# Live bait in the surf



## Blazerz65 (Mar 22, 2013)

Has anyone every used like live lady's or hardtail in the surf for bait? Or just any kind of love bait in general. I've done it off the jetties but can never get any bait near the surf worth throwing out. What were your results if you ever did?


----------



## panhandleslim (Jan 11, 2013)

I guess the issue is keeping the bait from getting tangled in your terminal tackle or making it's way back to the beach. 

In islands where you have wind coming from your back, you can just balloon the bait out with a little weight to keep it below the balloon, no problem. Here, our spring and summer winds prevail from the south and our beach is to the north. Maybe you could pull it off in the bay in a place exposed to the right wind.

In Hawaii, they Marlin fish from the rocks using an inflated garbage bag as a sail to get the live bait out. Here, it's just not practical.


----------



## Blazerz65 (Mar 22, 2013)

Pan- I tried it once a couple years ago and had some success. I used a 5 ounce pyramid with a hardtail and caught a small black tip. This was only when I actully had a bait capable, since then I have not tried it but my try it again sometime this week.


----------



## Blazerz65 (Mar 22, 2013)

Also how do you guys get your mullet without going to the bait shop? I can never get them on the beach


----------



## sniperpeeps (Mar 5, 2011)

Biggest redfish I ever caught in my life was on a live whiting on a Carolina rig in the surf.


Sent from my iPhone using Tapatalk


----------



## johnf (Jan 20, 2012)

What if you used a sputnic weight?


----------



## GaryJ (Mar 23, 2015)

*Live bait*

I have used smaller live bait caught in the surf with my bait net.
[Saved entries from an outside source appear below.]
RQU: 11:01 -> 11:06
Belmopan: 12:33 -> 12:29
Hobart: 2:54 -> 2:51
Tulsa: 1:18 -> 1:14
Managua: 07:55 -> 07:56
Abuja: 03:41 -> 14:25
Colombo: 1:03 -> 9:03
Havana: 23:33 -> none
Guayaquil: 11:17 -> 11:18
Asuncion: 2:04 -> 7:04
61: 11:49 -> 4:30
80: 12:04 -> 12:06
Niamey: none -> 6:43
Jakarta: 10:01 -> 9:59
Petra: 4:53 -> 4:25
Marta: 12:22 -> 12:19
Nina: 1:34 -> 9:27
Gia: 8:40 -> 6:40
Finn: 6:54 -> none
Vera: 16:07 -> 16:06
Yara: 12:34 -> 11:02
Caught reds.


----------



## DANTheJDMan (Feb 5, 2015)

BubbaLuch said:


> Has anyone every used like live lady's or hardtail in the surf for bait? Or just any kind of love bait in general. I've done it off the jetties but can never get any bait near the surf worth throwing out. What were your results if you ever did?


 
You may not believe me but a hard head on a float is like Cobia candy. 

Also a small ray with the barb cut off for safety.
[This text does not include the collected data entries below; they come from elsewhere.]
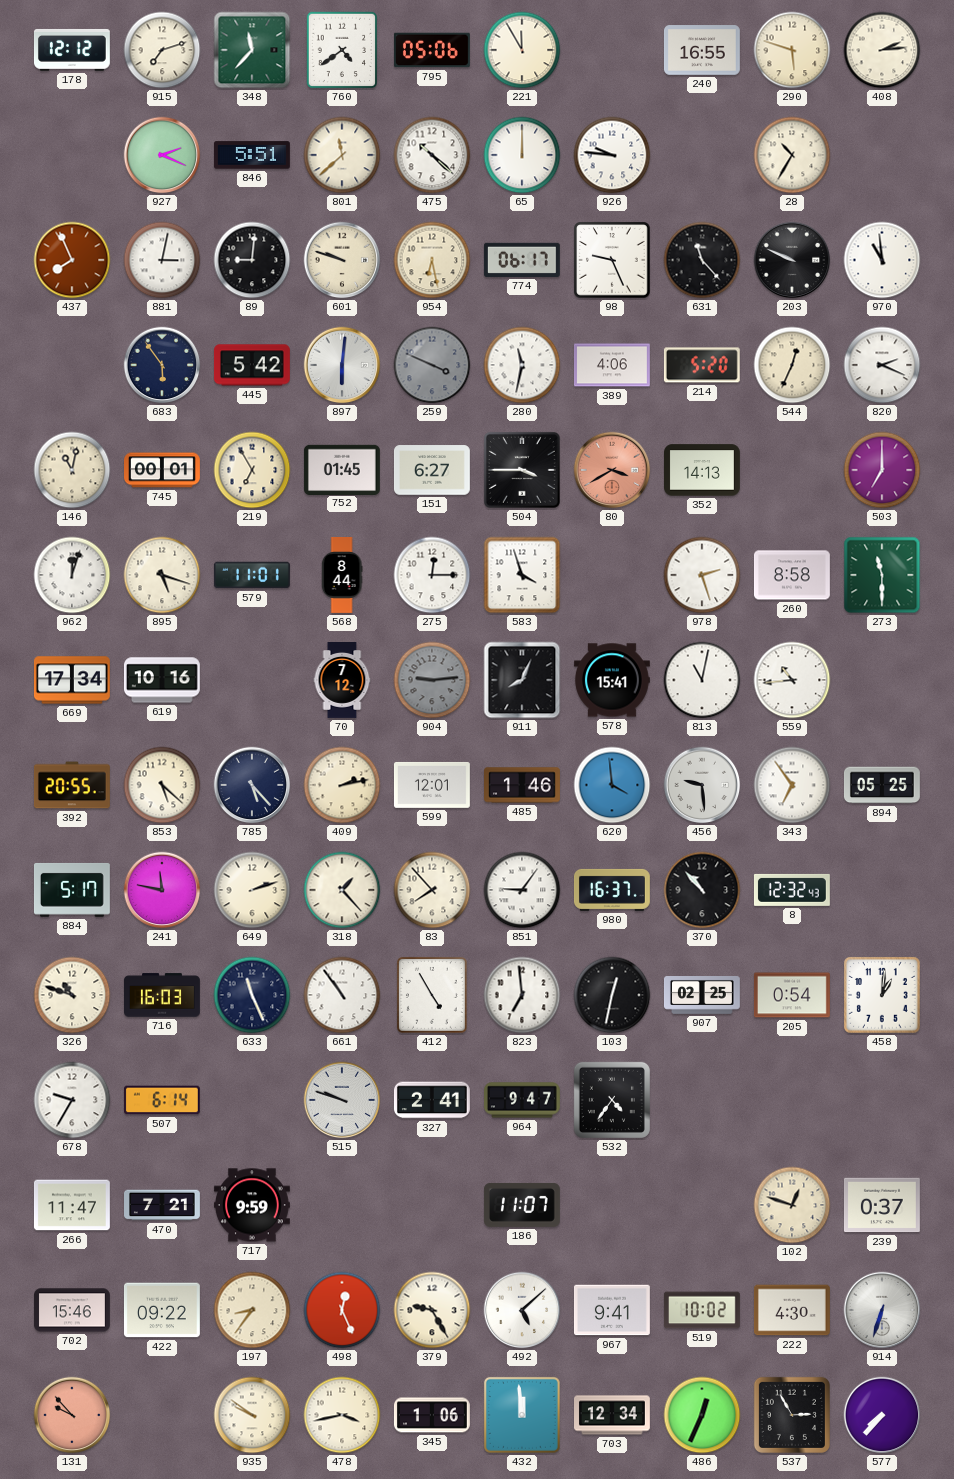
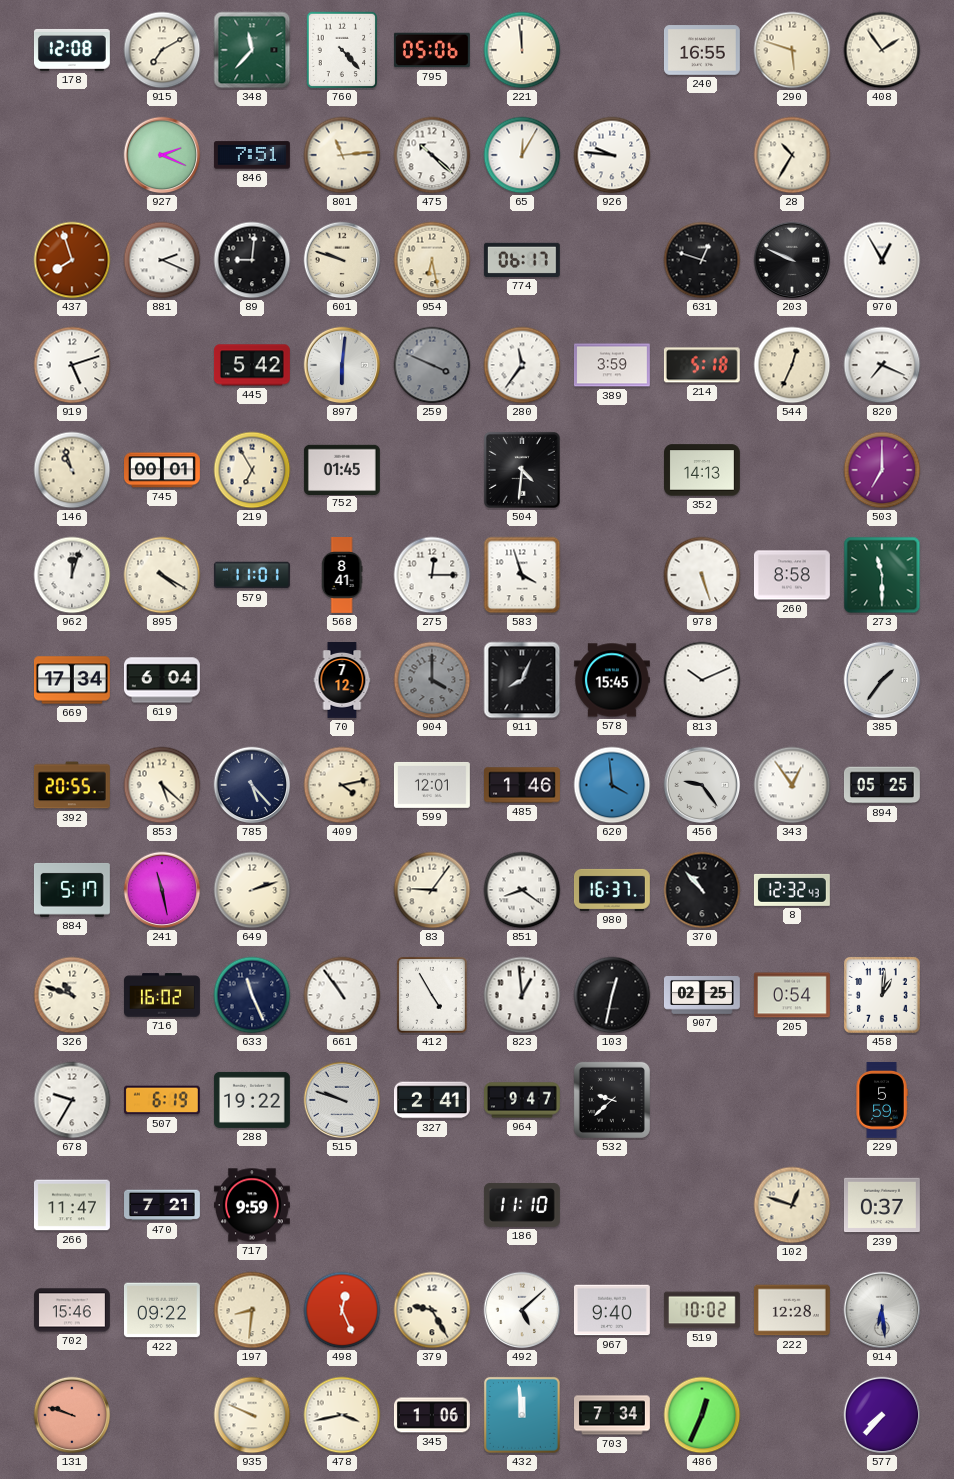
178: 12:12 -> 12:08
915: 7:12 -> 7:10
760: 4:39 -> 4:23
221: 11:55 -> 11:59
408: 2:14 -> 1:54
846: 5:51 -> 7:51
801: 11:38 -> 11:14
65: 12:00 -> 12:05
437: 7:56 -> 7:57
881: 3:02 -> 2:19
98: 9:26 -> none
631: 11:23 -> 12:48
970: 10:59 -> 12:55
919: none -> 5:12
683: 5:54 -> none
280: 11:32 -> 11:36
389: 4:06 -> 3:59
214: 5:20 -> 5:18
820: 2:19 -> 7:19
146: 11:02 -> 10:57
151: 6:27 -> none
504: 3:45 -> 4:31
80: 3:40 -> none
895: 5:18 -> 4:20
568: 8:44 -> 8:41
978: 2:27 -> 5:27
619: 10:16 -> 6:04
904: 9:14 -> 4:00
578: 15:41 -> 15:45
813: 11:02 -> 10:11
559: 10:44 -> none
385: none -> 1:36
409: 2:13 -> 4:13
456: 9:29 -> 9:24
343: 6:54 -> 12:54
241: 11:47 -> 11:28
318: 1:23 -> none
83: 7:53 -> 9:06
851: 9:06 -> 8:21
716: 16:03 -> 16:02
823: 6:59 -> 12:59
507: 6:14 -> 6:19
288: none -> 19:22
532: 4:36 -> 9:38
229: none -> 5:59
186: 11:07 -> 11:10
197: 8:36 -> 8:31
967: 9:41 -> 9:40
222: 4:30 -> 12:28
914: 6:33 -> 6:29
131: 9:53 -> 9:48
935: 9:51 -> 9:49
703: 12:34 -> 7:34
537: 2:55 -> none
You get the right outsuck (break in the bar) (rip tide) and the bait will go out with the current.


----------



## Combat Pay (Mar 7, 2011)

I have caught plenty of fish using small live baits about 2 feet under a popping cork in the surf. I usually use a finger mullet or pin fish. 

Biggest trout I have ever caught came to this rig. I just let the fish drag the float around all they want. If they come in too shallow I just reel them in and toss em back out. I have also had good luck wading out and tossing them on the other side of the first bar. Only problem then is getting bit off by small sharks. 

There is nothing more fun than watching that cork go into spasms when a predator starts tracking the bait. Then the sudden stop and then the cork just starts steaming away. I do love it...

Dave


----------



## coastie83 (Apr 20, 2014)

panhandleslim said:


> I guess the issue is keeping the bait from getting tangled in your terminal tackle or making it's way back to the beach.
> 
> In islands where you have wind coming from your back, you can just balloon the bait out with a little weight to keep it below the balloon, no problem. Here, our spring and summer winds prevail from the south and our beach is to the north. Maybe you could pull it off in the bay in a place exposed to the right wind.
> 
> In Hawaii, they Marlin fish from the rocks using an inflated garbage bag as a sail to get the live bait out. Here, it's just not practical.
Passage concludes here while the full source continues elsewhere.